Now that health information exchange (HIE) is gaining traction in the industry and becoming a larger part of meaningful use requirements, researchers at Wake Forest School of Medicine in Winston-Salem, N.C., have been trying to figure out how to make radiological images as mobile as other patient health information. Co-investigators Yaorong Ge, Ph.D., associate professor of biomedical engineering, and Jeff Carr, M.D., radiologist and director, TSI Biomedical Informatics Center, have built the Patient-Controlled Access-key REgistry (PCARE), a set of processes that allows patients, with a swipe of a card, to digitally enable unaffiliated institutions to transfer medical images to avoid the hassle of CDs.
“The idea is that the images stay where they are,” says Ge, who demonstrated PCARE at the Radiological Society of North America conference two years ago and was recently featured in the Journal of the American Informatics Association. “That addresses a lot of concerns; not only does it address physician workflow and patient privacy concerns, but also a lot of business interests concerns, such as, why do I want to have my data lumped together with my competitor’s data?”
The impetus for developing this technology was to alleviate the bottlenecks of current workflows involved in transferring radiological images between institutions. At many organizations, patients sign paperwork to obtain their radiological images on a CD, which they then have to hand-deliver to the other institution. Often times the patient forgets the CD, or the CD contains the wrong images, or the physician has trouble loading images because of compatibility or hardware issues.
How PCARE Works
The PCARE project got its start three years ago with a Research and Research Infrastructure “Grand Opportunities” grant funded by the federal American Recovery and Reinvestment Act (ARRA). While developing PCARE, Ge and Carr investigated two main approaches for image exchange: a patient-centric approach, i.e., a personal health record (PHR), which puts the burden on the patient; and an organization-facilitated approach, i.e., HIE where the onus is on the health system. The investigators saw flaws in each method, with the patient-centric approach not fitting into physician workflows and data having to be validated by the physician, while the organization-based approach creating challenges around patient consent.

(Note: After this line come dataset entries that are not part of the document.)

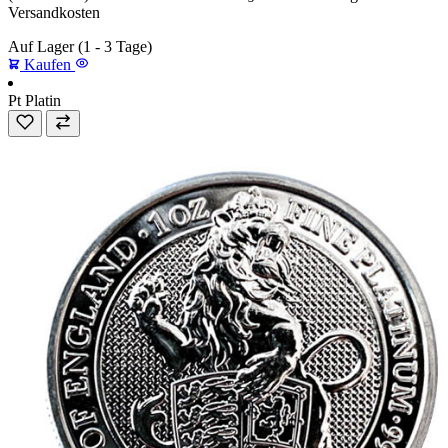
Versandkosten
Auf Lager
(1 - 3 Tage)
Kaufen
Pt
Platin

Carr says that the PCARE system is ideal for where most healthcare imaging is performed—at small physician practices or outpatient imaging centers. The PCARE system was designed to have a small footprint, and assuming the organization already has a broadband connection and a PACS, all that is required is a small server placed at the facility, and a kiosk or computer for patient authorization, all of which could cost the organization approximately $15,000, says Carr.
“There might be a competing network or groups of physician practices and smaller players that your patients see that you would like to collaborate with in a very rich way, and right now that is very difficult,” says Carr. “The advantage of PCARE is that you don’t have to set up an agreement between the two hospitals to open up all your databases and image archives.”

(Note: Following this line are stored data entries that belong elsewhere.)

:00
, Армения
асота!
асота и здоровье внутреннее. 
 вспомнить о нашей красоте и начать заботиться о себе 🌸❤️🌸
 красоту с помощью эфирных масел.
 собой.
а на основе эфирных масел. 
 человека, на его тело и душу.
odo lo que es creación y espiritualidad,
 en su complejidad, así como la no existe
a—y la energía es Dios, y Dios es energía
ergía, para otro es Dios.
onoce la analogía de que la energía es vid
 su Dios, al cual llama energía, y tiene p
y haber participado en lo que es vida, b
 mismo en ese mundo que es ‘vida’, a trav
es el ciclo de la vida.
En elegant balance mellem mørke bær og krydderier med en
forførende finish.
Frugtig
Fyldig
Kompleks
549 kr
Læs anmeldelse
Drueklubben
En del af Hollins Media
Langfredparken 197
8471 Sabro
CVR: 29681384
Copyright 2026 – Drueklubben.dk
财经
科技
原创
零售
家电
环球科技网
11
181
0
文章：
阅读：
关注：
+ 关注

A prototype was implemented during a feasibility study between the 800-bed Wake Forest Medical Center in Winston-Salem, N.C. and Lexington Memorial Hospital, a 90-bed community hospital in Lexington, N.C. The performance test showed that, even including the slower network of Lexington Memorial Hospital, PCARE could move 1 gigabyte of data within 15 minutes, which Ge notes is satisfactory compared to most hospital wait times that are at least that long.

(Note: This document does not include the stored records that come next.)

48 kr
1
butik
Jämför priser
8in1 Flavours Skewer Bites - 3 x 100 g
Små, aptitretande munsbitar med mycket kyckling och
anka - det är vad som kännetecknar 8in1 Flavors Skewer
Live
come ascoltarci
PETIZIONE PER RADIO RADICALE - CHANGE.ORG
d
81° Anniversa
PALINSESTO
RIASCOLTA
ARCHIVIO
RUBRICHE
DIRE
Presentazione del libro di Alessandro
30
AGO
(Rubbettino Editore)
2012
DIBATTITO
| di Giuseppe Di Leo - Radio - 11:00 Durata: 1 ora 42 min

PCARE’s next phase hasn’t been completely finalized yet. In the next three to six months, the investigators will partner with a healthcare economist to begin interviews with patients, families, and providers to ascertain what they would like to see in the PCARE platform and how much they would be willing to pay for it.
There are also plans for a regional demonstration project to implement the system to document its challenges and successes. However, more funding is needed for that, and the team is currently in active exploration with interested parties.
Ge emphasizes the cost and time benefits of PCARE; not only can organizations save money on the CDs themselves, but the costs of management of the CDs in storage and personnel. Ge is excited about the many possibilities for this image sharing system and how it can be applied for other purposes like sharing a longitudinal virtual electronic health record, since the token in the PCARE system can link to lab data or any other medical data, for that matter.
“If you look at Stage 2 meaningful use, with the necessity to facilitate real exchange of information between providers and patients, and how that happens, I think our solution can play a role in several scenarios that are likely to be high volume exchanges of information,” says Carr. He adds that beyond enhancing interoperability, another strength of PCARE is that it can maintain an audit record, as well as document patient authorization for the exchange of their medical information, which is necessary for Health Insurance Portability and Accountability Act (HIPAA) requirements.